'Nobody is helping': India's hospitals in COVID crisis

Just hours ago, Manika Goel's mother died of COVID-19. Now, she is sat by her husband's side in a New Delhi hospital - where he is in a critical condition with the virus.

39-year-old Amit is wedged between three other patients in a hospital casualty ward.

One of many in India, the world's second most populous nation, that is totally overwhelmed with patients.

Goel, a software engineer, says she managed to find an oxygen cylinder for her husband.

But doctors say he needs a ventilator - and none can be found.

"He was admitted last night. We brought him at nine o'clock. My mom expired in the morning today because of lack of a ventilator, there was no ventilator, otherwise, she could have survived. Now again, he needs ventilator support. The doctor says we have two days. I have tried, I don't know, thousands of numbers across India - nobody is helping."

Thousands of Indians have been frantically searching for beds and life-saving oxygen for their sick relatives - even seeking help from social media apps and personal contacts.

Hospital beds that do become available, especially in intensive care units, are snapped up in minutes.

The situation is dire.

The head of ICU at Holy Family Hospital, Dr. Sumit Ray, told Reuters some patients are dying on their way to hospital, because they are going from hospital to hospital, trying to find a bed.

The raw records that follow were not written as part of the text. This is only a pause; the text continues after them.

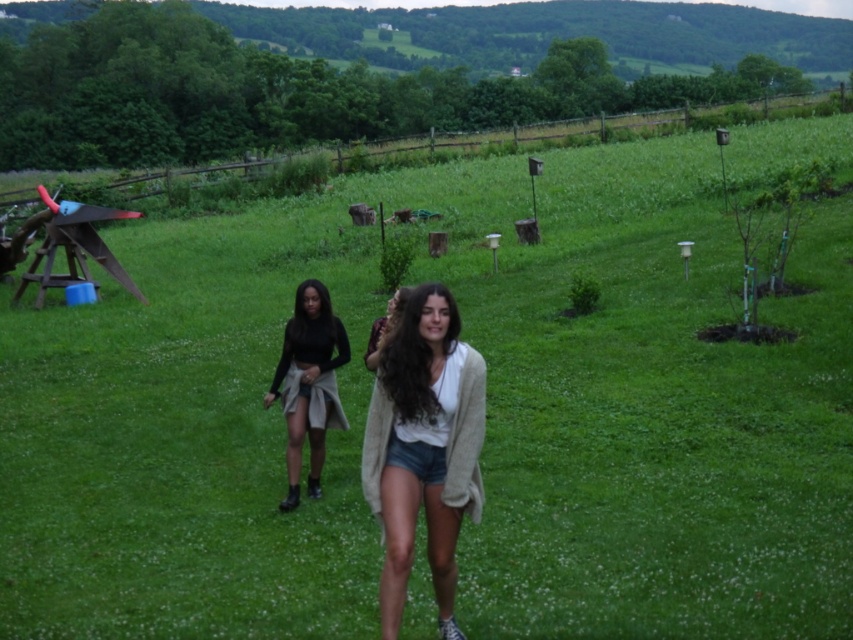 Question: Which point appears closest to the camera in this image?

Choices:
 (A) (288, 401)
 (B) (476, 362)

Answer: (B)

Question: Which of the following is the farthest from the observer?

Choices:
 (A) tap(299, 440)
 (B) tap(473, 349)

Answer: (A)

Question: Does light beige sweater at center have a lesser width compared to matte black top at center?

Choices:
 (A) yes
 (B) no

Answer: (A)

Question: Can you confirm if light beige sweater at center is wider than matte black top at center?

Choices:
 (A) yes
 (B) no

Answer: (B)

Question: Which object is farther from the camera taking this photo?

Choices:
 (A) matte black top at center
 (B) light beige sweater at center

Answer: (A)

Question: Does light beige sweater at center appear on the right side of matte black top at center?

Choices:
 (A) no
 (B) yes

Answer: (B)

"It is very bad. It is beyond bad actually. It is not a crisis, it is a devastatingly bad situation. That's how I can describe it. It's reached a point where crisis is a very mild word for it. At this point of time, we have patients, we are beyond our capacity in the ICU as you can see. We have put in beds, in stretchers between beds. We have run out of ventilators. We are using anaesthesia machines to ventilate patients. We have patients on the ward who are very sick and ideally should be in an ICU but we have no space for them."

India's total COVID-19 cases surpassed 18 million on Thursday, and the country has repeatedly broken records recently for the number of fatalities in a single day there.

Gravediggers are working around the clock to bury victims.

Hundreds have been cremated in makeshift pyres in parks and parking lots.

Meanwhile, Goel continues to feel helpless - and is worried about what she will tell her eight-year-old son if she has to return home without his father.